The records ->
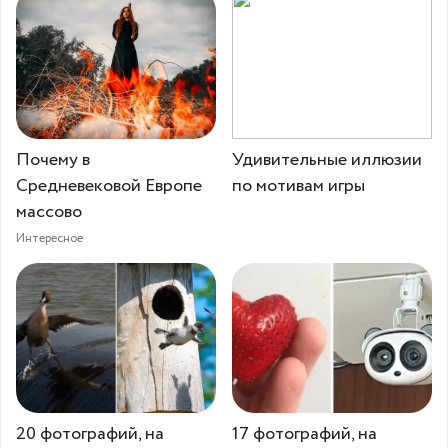
Почему в
Удивительные иллюзии
Средневековой Европе
по мотивам игры
массово
Интересное
20 фотографий, на
17 фотографий, на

Work order ->
Your task is to retype, exactly and only, the lines from the one with "по мотивам игры" through the final line above.

The completed task ->
по мотивам игры
массово
Интересное
20 фотографий, на
17 фотографий, на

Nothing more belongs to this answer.